Director, Radiology ResearchBody and Oncologic Radiologist
Comparative Effectiveness of Noninvasive Tests for Staging Chronic Liver Disease
Dr. Smith's research focuses on identifying methods to non-invasively stage chronic liver disease in lean and obese patients. Chronic liver disease is clinically silent and can progress to irreversible cirrhosis which can in turn lead to liver cancer, liver failure and death. Chronic liver disease is more common, more severe, and more difficult to stage in obese patients. Treatment is based on the cause and stage of disease, and the reference standard for staging chronic liver disease is liver biopsy, though problems with the procedure include the invasive approach, sampling errors, subjectivity in pathologic staging, and complications such as pain, bleeding, infection and rarely death.

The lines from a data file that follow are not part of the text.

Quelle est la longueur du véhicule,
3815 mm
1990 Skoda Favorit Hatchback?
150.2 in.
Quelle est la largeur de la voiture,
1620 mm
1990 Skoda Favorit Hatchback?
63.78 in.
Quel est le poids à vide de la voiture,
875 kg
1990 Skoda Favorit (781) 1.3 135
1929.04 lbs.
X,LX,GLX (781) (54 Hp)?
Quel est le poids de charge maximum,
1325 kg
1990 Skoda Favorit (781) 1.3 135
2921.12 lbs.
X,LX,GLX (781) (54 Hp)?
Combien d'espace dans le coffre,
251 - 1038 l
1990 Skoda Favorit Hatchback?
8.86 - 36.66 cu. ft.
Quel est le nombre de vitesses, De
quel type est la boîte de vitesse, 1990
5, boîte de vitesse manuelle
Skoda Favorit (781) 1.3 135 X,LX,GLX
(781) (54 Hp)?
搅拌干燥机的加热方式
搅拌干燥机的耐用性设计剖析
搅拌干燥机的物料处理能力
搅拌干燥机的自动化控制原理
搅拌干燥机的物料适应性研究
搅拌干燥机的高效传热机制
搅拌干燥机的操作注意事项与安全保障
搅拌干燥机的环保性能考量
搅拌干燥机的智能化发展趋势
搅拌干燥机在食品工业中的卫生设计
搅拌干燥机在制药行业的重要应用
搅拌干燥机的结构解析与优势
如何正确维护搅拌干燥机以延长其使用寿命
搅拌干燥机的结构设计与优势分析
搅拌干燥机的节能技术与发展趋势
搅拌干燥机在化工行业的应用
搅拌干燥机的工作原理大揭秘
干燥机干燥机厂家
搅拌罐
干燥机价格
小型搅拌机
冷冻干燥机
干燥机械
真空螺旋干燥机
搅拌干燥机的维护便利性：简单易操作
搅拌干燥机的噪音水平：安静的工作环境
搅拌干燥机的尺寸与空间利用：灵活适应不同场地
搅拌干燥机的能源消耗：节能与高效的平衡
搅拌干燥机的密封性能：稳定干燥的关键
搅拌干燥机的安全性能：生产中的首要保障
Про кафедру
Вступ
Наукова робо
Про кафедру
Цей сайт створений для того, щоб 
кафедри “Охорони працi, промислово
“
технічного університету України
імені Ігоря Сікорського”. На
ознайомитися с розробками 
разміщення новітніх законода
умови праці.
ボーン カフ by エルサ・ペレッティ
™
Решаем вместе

Dr. Smith is conducting a comparative effectiveness study whereby his team will prospectively compare the accuracy and technical success rate of several different noninvasive imaging techniques that can be used to stage chronic liver disease including ultrasound elastography, magnetic resonance elastograpy, and a computed tomography (CT) liver surface nodularity score. He hypothesizes that the CT liver surface nodularity score will have similar accuracy but a high technical success rate than competing noninvasive imaging techniques, especially in obese patients.

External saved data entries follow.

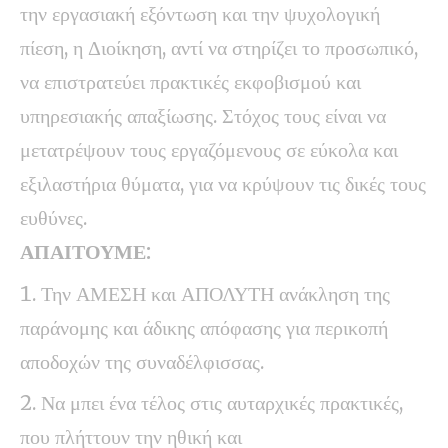
την εργασιακή εξόντωση και την ψυχολογική
πίεση, η Διοίκηση, αντί να στηρίζει το προσωπικό,
να επιστρατεύει πρακτικές εκφοβισμού και
υπηρεσιακής απαξίωσης. Στόχος τους είναι να
μετατρέψουν τους εργαζόμενους σε εύκολα και
εξιλαστήρια θύματα, για να κρύψουν τις δικές τους
ευθύνες.
ΑΠΑΙΤΟΥΜΕ:
Την ΑΜΕΣΗ και ΑΠΟΛΥΤΗ ανάκληση της
παράνομης και άδικης απόφασης για περικοπή
αποδοχών της συναδέλφισσας.
Να μπει ένα τέλος στις αυταρχικές πρακτικές,
που πλήττουν την ηθική και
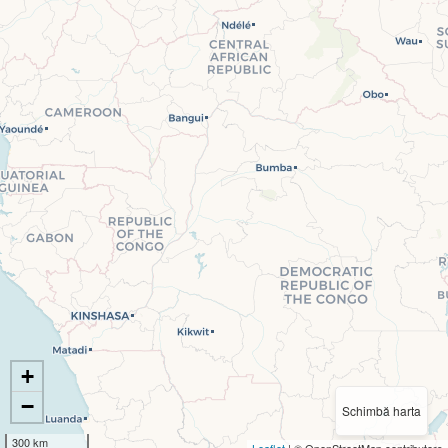
+
−
Schimbă harta
300 km
Leaflet
| © OpenStreetMap contributors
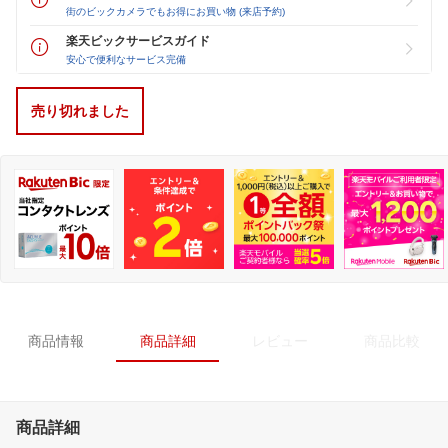
街のビックカメラでもお得にお買い物 (来店予約)
楽天ビックサービスガイド
安心で便利なサービス完備
売り切れました
商品情報
商品詳細
レビュー
商品比較
商品詳細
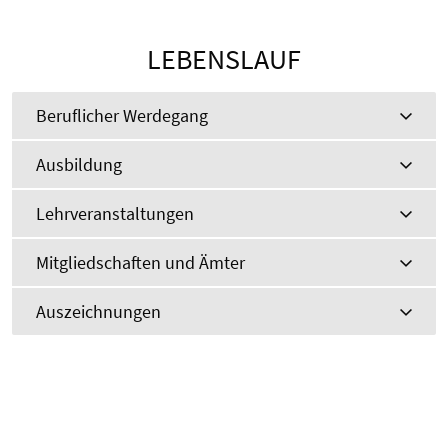
LEBENSLAUF
Beruflicher Werdegang
Ausbildung
Lehrveranstaltungen
Mitgliedschaften und Ämter
Auszeichnungen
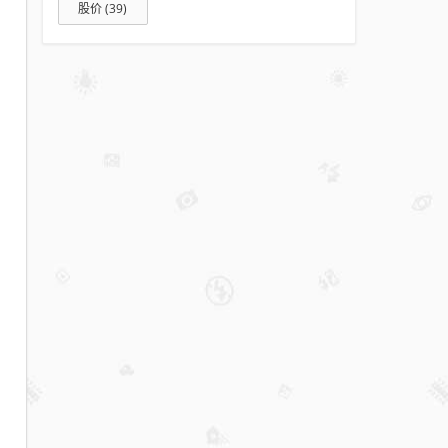
舰！
股价
(39)
华为
测试
双潜
望长
焦方
案：
支持
10
倍光
学变
焦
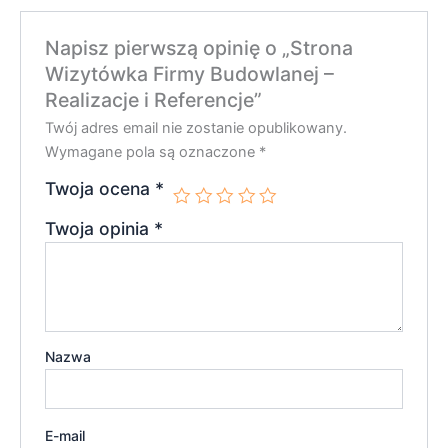
Napisz pierwszą opinię o „Strona
Wizytówka Firmy Budowlanej –
Realizacje i Referencje”
Twój adres email nie zostanie opublikowany.
Wymagane pola są oznaczone
*
Twoja ocena
*
Twoja opinia
*
Nazwa
E-mail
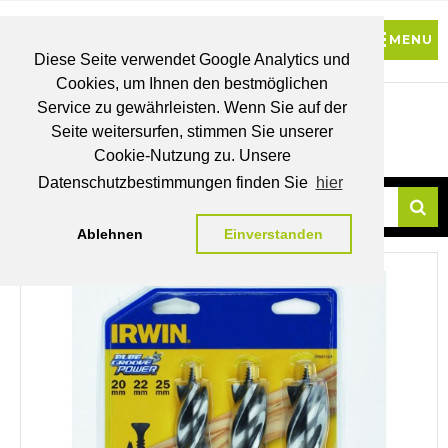
Diese Seite verwendet Google Analytics und
Cookies, um Ihnen den bestmöglichen
0
Service zu gewährleisten. Wenn Sie auf der
Seite weitersurfen, stimmen Sie unserer
BRUTTO
Cookie-Nutzung zu. Unsere
PREISE
MEIN
WUNSCHLISTE
WARENKORB
KONTO
Datenschutzbestimmungen finden Sie
hier
Ablehnen
Einverstanden
Su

Assistant Professor, NeurosurguryUMMC
Modeling Leptomeningeal Metastasis using Breast Circulating Tumor Cell Xenografts
Leptomeningeal metastasis (LMD) occurs in up to 10% of solid tumors and 15% of hematologic malignancies, with an expected median survival of 3-16 weeks. Despite overwhelming associated morbidity and mortality, major gaps exist in the understanding of LMD, and therapeutic options are limited. In this 1- year pilot proposal, we will develop a circulating tumor cell (CTC)-based patient-derived xenograft (PDX) model of LMD in zebrafish. PDX models in zebrafish offer the benefit of high throughput, low cost, and the requirement for fewer input cells compared to other model systems. We will focus our efforts on 2 specific aims. First, using breast CTC isolates (BRx-42 and BRx-29, both derived from the peripheral blood of women with intracranial metastasis) that we have previously established and engineered to express luciferase and green fluorescent protein, we will perform intraventricular brain injections in zebrafish embryos 2 days post-fertilization. Subsequently, we will evaluate tumor cell growth and invasion in the zebrafish embryos, which are translucent, using fluorescence microscopy. Second, we will collect CTCs directly from the cerebrospinal fluid (CSF) of breast and lung cancer patients with LMD. Of note, CTCs from the CSF are routinely collected during clinical care of patients with LMD. Any excess CTCs will be labeled fluorescently with Dil and injected intraventricularly in zebrafish embryo brains 2 days post-fertilization. We anticipate obtaining CTCs from 5-10 patients during the 1-year pilot period. Tumor cell growth and invasion will be evaluated using fluorescence microscopy. During the 1-year funding period, we expect to achieve the development of these two systems as robust models of studying LMD. In follow-up studies, we will employ these models to 1) explore molecular pathways associated with the development of LMD using CRISPR/CAS9 whole-genome screening and 2) evaluate candidate therapeutics for LMD. We anticipate these studies will lead to high-profile publications and funded grant applications.